Pitch to PyBullet

Think of learning drone simulation exactly like starting your cricket training. You don't walk out onto a stadium pitch and immediately try to hit sixes off a fast bowler. If you don't know your stance, your balance, or your footwork, you will get knocked over instantly.

Drones are unique because they are underactuated. In plain English, that means they can move around in 6 different ways (Up/Down, Left/Right, Forward/Backward, Roll, Pitch, Yaw), but they only have 4 basic controls (the speeds of their 4 motors). To move forward, a drone actually has to tilt its nose downward so its motors push it across the room. This step-by-step guide is your basic net practice to master these physics inside the PyBullet simulator.

Phase 1: Pitch Inspection (The Basics)

Before an open match, the captain walks out to inspect the pitch. Is the grass damp? How will the ball bounce? In drone terms, this means looking at the drone's State Vector to see exactly where it is and how fast it is moving.

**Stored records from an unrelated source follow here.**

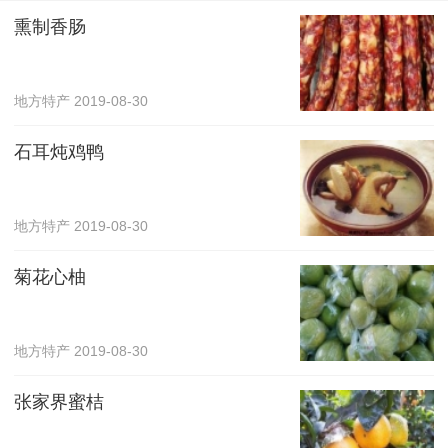
熏制香肠
地方特产
2019-08-30
石耳炖鸡鸭
地方特产
2019-08-30
菊花心柚
地方特产
2019-08-30
张家界蜜桔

PyBullet tracks everything about the drone using a simple array of 20 numbers. We break that down to find our current coordinates, tilt angles, and speed:

# Reading the pitch metrics
state = obs["0"]["state"]
pos = state[0:3]     # Where is the drone in 3D space? [X, Y, Z]
quat = state[3:7]    # Raw orientation numbers (Quaternions)
rpy = state[7:10]    # Simple tilt angles: [Roll, Pitch, Yaw]
vel = state[10:13]   # How fast is it traveling linearly?
ang_v = state[13:16] # How fast is it spinning/twisting?

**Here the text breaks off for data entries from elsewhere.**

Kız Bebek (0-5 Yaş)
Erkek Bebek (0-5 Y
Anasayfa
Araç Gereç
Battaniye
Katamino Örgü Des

Phase 2: Stance & Balance (Takeoff & Hover)

Once you are on the field, you take your batting stance. You keep your feet firm, your head steady, and your weight perfectly balanced so you do not tip over. For a drone, taking a stance means taking off and locking into a perfectly still hover at 1 meter high (Z = 1.0).

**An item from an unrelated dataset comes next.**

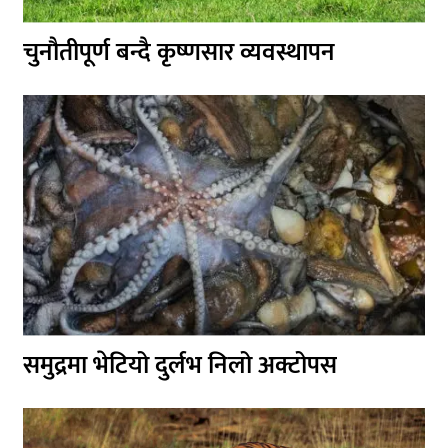
चुनौतीपूर्ण बन्दै कृष्णसार व्यवस्थापन
समुद्रमा भेटियो दुर्लभ निलो अक्टोपस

To do this, we use a PID Controller. Imagine it like a continuous feedback brain: it calculates how far the drone is from its target height and automatically fine-tunes the RPM speed of all 4 propellers to fight gravity without shaking or crashing.

Phase 3: Footwork (Waypoint Navigation)

When a spinner tosses the ball wide, you change your footwork. You step cleanly out of your crease, move directly to the pitch of the ball, and hit a beautiful shot. Phase 3 teaches our drone proper footwork by making it fly to a sequence of coordinates forming an exact square pattern in mid-air.

The code keeps tabs on the drone's position. The moment it gets close enough to its current target coordinate, it cleanly switches its focus to the next corner of the square.

Phase 4: Timing vs. Power (Velocity vs. Thrust Control)

In batting, you have two styles. You can use pure timing—gently opening your bat face to let a fast ball guide itself past slip for a boundary. Or you can use brute power—using your muscles to swing hard and smash a pull shot over the boundary rope.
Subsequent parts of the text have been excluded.